Le Royal Albert-Elisabeth Club Tennis de Mons fête son centième anniversaire et chacun d’entre nous ne peut dissimuler sa joie et sa fierté. Tout l’honneur revient à ceux qui eurent à cœur le bien du Club pour le conduire,’ par leur dévouement, vers une destinée sans cesse plus haute.

 

Que cette évocation du passé serve d’hommage reconnaissant à la communauté des anciens ayant façonné un centenaire à l’ allure juvénile et chaleureuse et d’encouragement à ceux et à celles qui écriront dans les années à venir les pages de l’histoire de notre Club.

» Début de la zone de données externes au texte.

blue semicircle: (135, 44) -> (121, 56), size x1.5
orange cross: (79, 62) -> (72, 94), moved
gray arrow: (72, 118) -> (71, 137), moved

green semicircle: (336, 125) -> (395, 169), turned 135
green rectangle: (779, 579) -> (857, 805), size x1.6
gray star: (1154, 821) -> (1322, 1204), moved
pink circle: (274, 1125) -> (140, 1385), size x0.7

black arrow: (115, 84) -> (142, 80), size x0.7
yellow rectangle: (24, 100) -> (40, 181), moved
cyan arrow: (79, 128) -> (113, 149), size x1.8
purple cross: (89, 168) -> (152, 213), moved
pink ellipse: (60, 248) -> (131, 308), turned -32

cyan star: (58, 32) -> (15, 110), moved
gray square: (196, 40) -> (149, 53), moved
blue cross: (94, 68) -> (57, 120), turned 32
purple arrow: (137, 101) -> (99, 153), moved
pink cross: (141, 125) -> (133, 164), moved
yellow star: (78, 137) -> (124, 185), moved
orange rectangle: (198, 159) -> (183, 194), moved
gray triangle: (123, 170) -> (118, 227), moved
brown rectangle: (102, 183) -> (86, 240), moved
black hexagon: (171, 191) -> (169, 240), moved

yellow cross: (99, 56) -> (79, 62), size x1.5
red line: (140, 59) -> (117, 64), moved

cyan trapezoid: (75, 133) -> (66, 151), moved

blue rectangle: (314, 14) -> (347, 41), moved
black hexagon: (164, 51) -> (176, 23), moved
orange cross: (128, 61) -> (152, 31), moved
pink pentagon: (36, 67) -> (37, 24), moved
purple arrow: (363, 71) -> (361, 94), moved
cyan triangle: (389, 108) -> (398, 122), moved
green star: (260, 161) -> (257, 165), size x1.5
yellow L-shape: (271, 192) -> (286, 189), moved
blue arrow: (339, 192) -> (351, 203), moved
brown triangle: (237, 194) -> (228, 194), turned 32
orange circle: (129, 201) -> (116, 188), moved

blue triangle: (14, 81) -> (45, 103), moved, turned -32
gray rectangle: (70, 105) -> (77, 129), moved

Lors du 75ème  anniversaire, Raymond PILETTE écrivait: «le temps agit comme un acide qui corrode ce qui a moins dimportance et révèle, au contraire, les traits marquants du passé ».

En route dès lors pour un voyage dans le temps en vingt- deux étapes retraçant les moments forts et les personnalités marquantes de notre association.

 

  • La Naissance

Au mois de novembre 1909, des jeunes gens de la ville de Mons parmi lesquels de nombreux étudiants et des sous-officiers de deux régiments alors en garnison dans la Cité du Doudou, en l’espèce, le 2ème régiment des Chasseurs à Cheval et le 2ème régiment des Chasseurs à Pied, fondent un club de sport.

À cette époque, il est difficile de dissocier football et tennis. L’entité cependant était née. La section football fut la première en action. En juin 1910, elle s’affilie à l’Union Belge. Au cours de l’été de la même année se constitue le noyau qui allait propager la pratique du tennis à Mons, à l’avenue du Tir.

 

  • Le Nom

Il s’agissait de baptiser le nouveau-né. Suivant l’exemple du Léopold Club de Bruxelles qui avait pris le nom du Souverain régnant, le comité sollicita du Palais l’autorisation de porter le titre de « Albert-Elisabeth Club de Mons » •

Voici ce que répondit le Palais de Bruxelles, Le 18 mars 1910…..

« Monsieur le Président,

Le ROI a pris connaissance de la requête que vous lui avez soumise le 25 février dernier, au nom du Club de Football et de Tennis de Mons.

Sa Majesté est charmée d’avoir l’occasion de montrer l’intérêt qu’Elle porte à la pratique de ces excellents sports et Elle m’a chargé vous faire connaître qu’Elle autorise volontiers le nouveau Cercle à prendre le nom d’Albert – Elisabeth Club.

Quant à la demande que vous lui avez faite de pouvoir frapper vos couleurs sportives du Lion de Belgique, le Roi ne pense pas que c’est à lui qu’elle doit être adressée.

Veuillez agréer, Monsieur le Président, l’assurance de ma considération distinguée. 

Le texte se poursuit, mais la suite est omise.